On this day, thereafter, the hearts of the Thebans failed them as they counted their losses and found them equal to their gains; but the next day they discovered that during the night the Phocians and the rest of them had made off to their several homes, whereupon they fell to pluming themselves highly on their achievement. But presently Pausanias appeared at the head of the Lacedaemonian army, and once more their dangers seemed to thicken round them. Deep, we are told, was the silence and abasement which reigned in their host. It was not until the third day, when the Athenians arrived[23] and were duely drawn up beside them, whilst Pausanias neither attacked nor offered battle, that at length the confidence of the Thebans took a larger range.

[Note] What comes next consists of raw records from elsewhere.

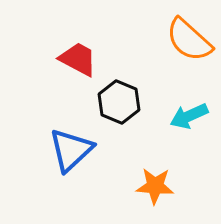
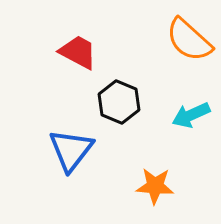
red trapezoid: moved 7 px up
cyan arrow: moved 2 px right, 1 px up
blue triangle: rotated 9 degrees counterclockwise
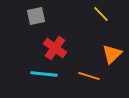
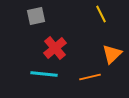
yellow line: rotated 18 degrees clockwise
red cross: rotated 15 degrees clockwise
orange line: moved 1 px right, 1 px down; rotated 30 degrees counterclockwise
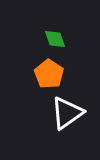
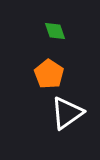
green diamond: moved 8 px up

Pausanias, on his side, having summoned his generals and commanders of fifties,[24] deliberated whether to give battle or to content himself with picking up the bodies of Lysander and those who fell with him, under cover of a truce.

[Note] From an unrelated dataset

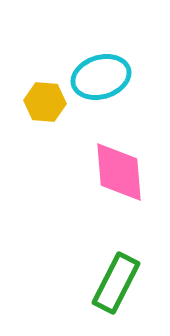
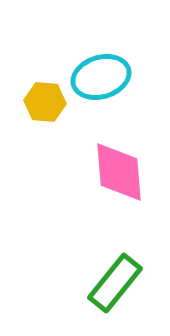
green rectangle: moved 1 px left; rotated 12 degrees clockwise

[23] See Dem. "On the Crown," 258.

[24] Lit. "polemarchs and penteconters"--"colonels and lieutenants." See "Pol. Lac." xi.

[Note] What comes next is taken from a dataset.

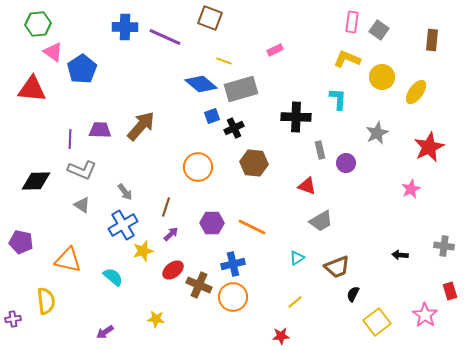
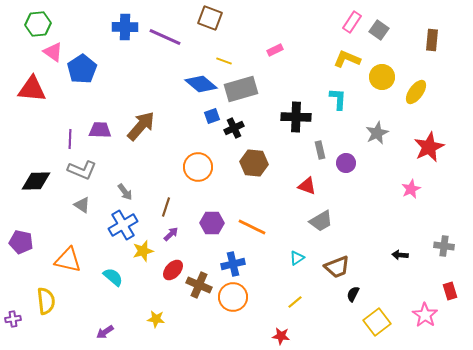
pink rectangle at (352, 22): rotated 25 degrees clockwise
red ellipse at (173, 270): rotated 10 degrees counterclockwise
red star at (281, 336): rotated 12 degrees clockwise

The considerations which weighed upon the minds of Pausanias and the other high officers of the Lacedaemonians seem to have been that Lysander was dead and his defeated army in retreat; while, as far as they themselves were concerned, the Corinthian contingent was absolutely wanting, and the zeal of the troops there present at the lowest ebb. They further reasoned that the enemy's cavalry was numerous and theirs the reverse; whilst, weightiest of all, there lay the dead right under the walls, so that if they had been ever so much stronger it would have been no easy task to pick up the bodies within range of the towers of Haliartus. On all these grounds they determined to ask for a flag of truce, in order to pick up the bodies of the slain. These, however, the Thebans were not disposed to give back unless they agreed to retire from their territory. The terms were gladly accepted by the Lacedaemonians, who at once picked up the corpses of the slain, and prepared to quit the territory of Boeotia. The preliminaries were transacted, and the retreat commenced. Despondent indeed was the demeanour of the Lacedaemonians, in contrast with the insolent bearing of the Thebans, who visited the slightest attempt to trespass on their private estates with blows and chased the offenders back on to the high roads unflinchingly. Such was the conclusion of the campaign of the Lacedaemonians.

As for Pausanias, on his arrival at home he was tried on the capital charge. The heads of indictment set forth that he had failed to reach Haliartus as soon as Lysander, in spite of his undertaking to be there on the same day: that, instead of using any endeavour to pick up the bodies of the slain by force of arms, he had asked for a flag of truce: that at an earlier date, when he had got the popular government of Athens fairly in his grip at Piraeus, he had suffered it to slip through his fingers and escape. Besides this,[25] he failed to present himself at the trial, and a sentence of death was passed upon him. He escaped to Tegea and there died of an illness whilst still in exile. Thus closes the chapter of events enacted on the soil of Hellas. To return to Asia and Agesilaus.

[25] Or, add, "as a further gravamen."

BOOK IV

I

B.C. 395. With the fall of the year Agesilaus reached Phrygia--the Phrygia of Pharnabazus--and proceeded to burn and harry the district. City after city was taken, some by force and some by voluntary surrender. To a proposal of Spithridates to lead him into Paphlagonia,[1] where he would introduce the king of the country to him in conference and obtain his alliance, he readily acceded. It was a long-cherished ambition of Agesilaus to alienate some one of the subject nations from the Persian monarch, and he pushed forward eagerly.